In the material below, pictures must be dropped. Repeat exactly, and only, the lines from the line with "grandeshermanos, futbolistas descerebrados, tertulianos" to the line with "Búsqueda de las causas", both ends included.

START EXERCISE INPUT

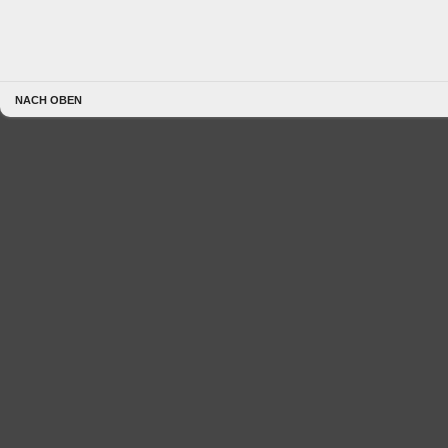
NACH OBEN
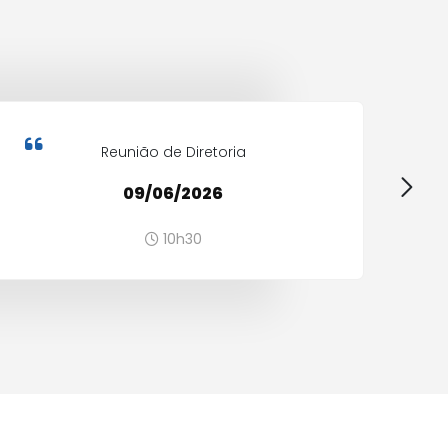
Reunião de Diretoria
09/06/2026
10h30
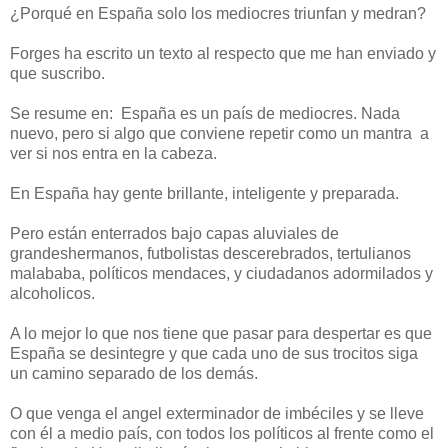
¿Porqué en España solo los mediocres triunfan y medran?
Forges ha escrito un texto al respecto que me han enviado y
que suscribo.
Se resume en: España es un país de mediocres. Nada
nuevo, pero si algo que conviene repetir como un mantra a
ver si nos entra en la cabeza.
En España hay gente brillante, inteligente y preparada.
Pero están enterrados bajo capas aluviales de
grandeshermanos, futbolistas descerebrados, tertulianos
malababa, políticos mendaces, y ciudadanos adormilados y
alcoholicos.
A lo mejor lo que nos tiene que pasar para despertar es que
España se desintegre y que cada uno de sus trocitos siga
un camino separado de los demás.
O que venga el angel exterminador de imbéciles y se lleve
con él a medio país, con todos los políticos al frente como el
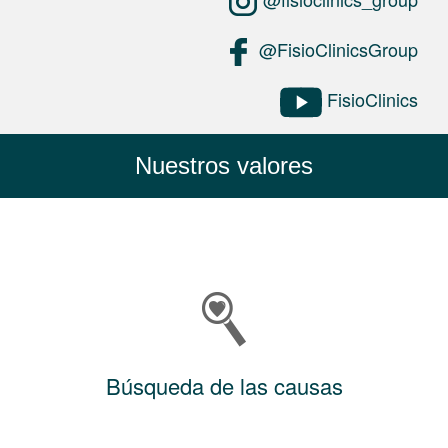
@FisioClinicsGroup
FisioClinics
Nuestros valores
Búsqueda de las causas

END EXERCISE INPUT
START EXERCISE INPUT

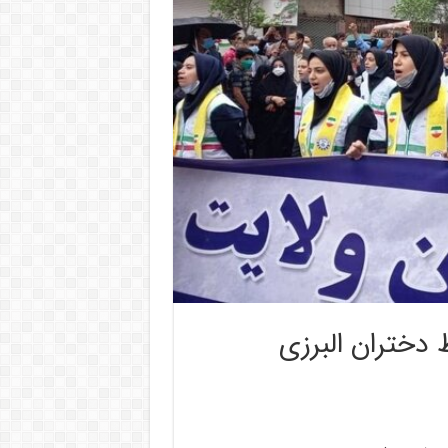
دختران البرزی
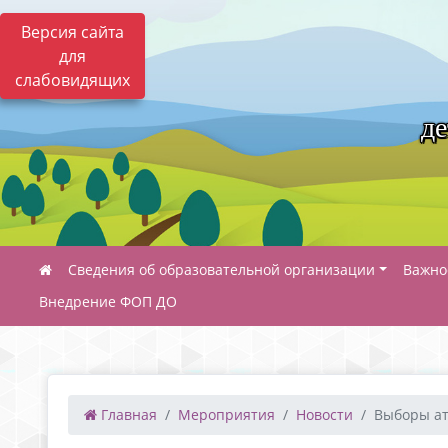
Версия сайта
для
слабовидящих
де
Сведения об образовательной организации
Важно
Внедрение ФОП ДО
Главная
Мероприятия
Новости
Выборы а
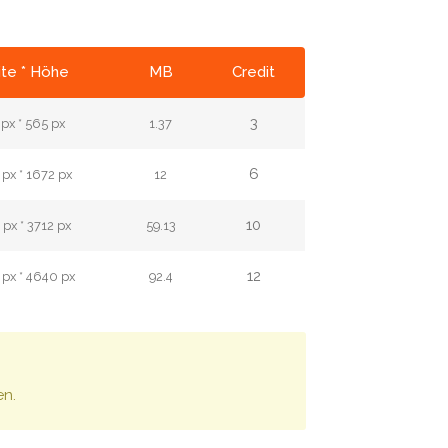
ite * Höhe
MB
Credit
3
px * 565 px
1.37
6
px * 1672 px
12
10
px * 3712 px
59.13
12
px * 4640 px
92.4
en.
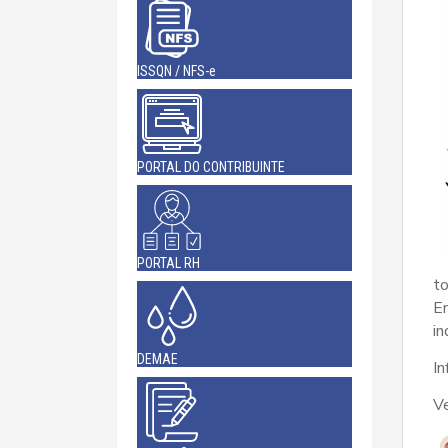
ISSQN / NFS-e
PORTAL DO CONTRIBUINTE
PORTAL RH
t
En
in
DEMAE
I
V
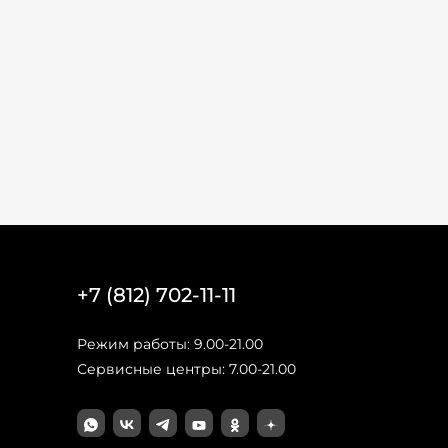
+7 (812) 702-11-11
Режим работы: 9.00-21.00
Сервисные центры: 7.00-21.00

END EXERCISE INPUT

EXERCISE OUTPUT:
grandeshermanos, futbolistas descerebrados, tertulianos
malababa, políticos mendaces, y ciudadanos adormilados y
alcoholicos.
A lo mejor lo que nos tiene que pasar para despertar es que
España se desintegre y que cada uno de sus trocitos siga
un camino separado de los demás.
O que venga el angel exterminador de imbéciles y se lleve
con él a medio país, con todos los políticos al frente como el
@FisioClinicsGroup
FisioClinics
Nuestros valores
Búsqueda de las causas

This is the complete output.